Please look for the string "Deutschland" below and report every line in which it occurs.
#### AVAILABLE RECORDS ####
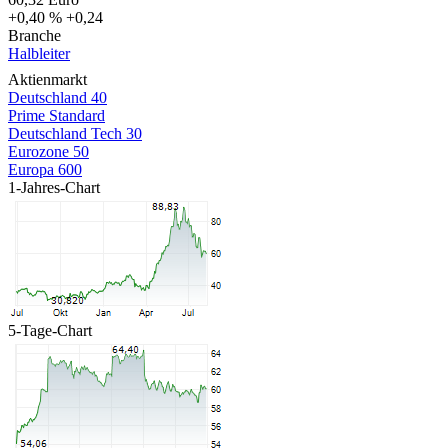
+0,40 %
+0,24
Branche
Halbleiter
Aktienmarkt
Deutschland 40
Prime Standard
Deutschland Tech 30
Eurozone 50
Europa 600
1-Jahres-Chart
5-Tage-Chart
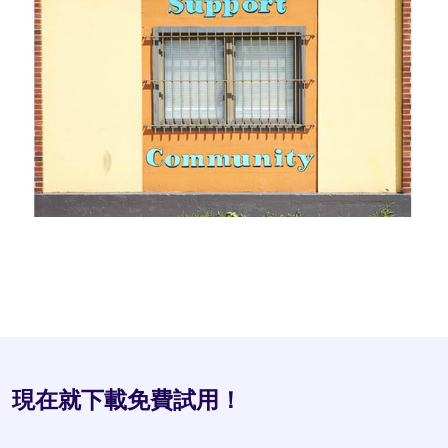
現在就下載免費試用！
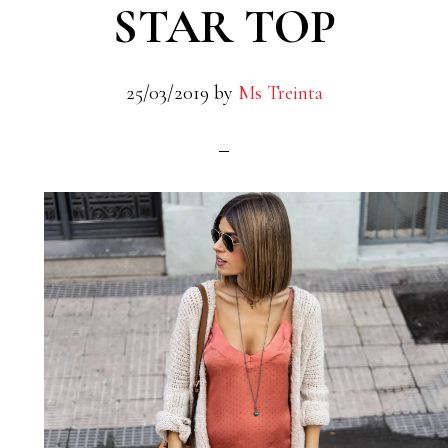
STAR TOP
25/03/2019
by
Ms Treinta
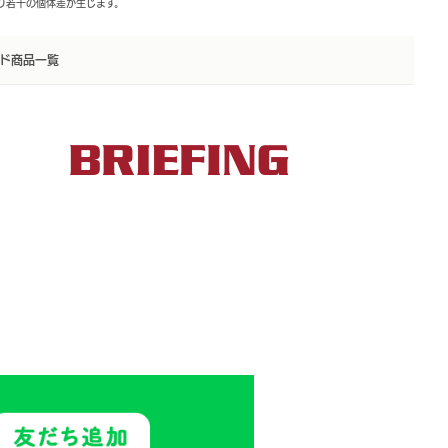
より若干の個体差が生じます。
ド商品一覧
####
PROBLEM SOLUTION ▸
Deutschland 40
Deutschland Tech 30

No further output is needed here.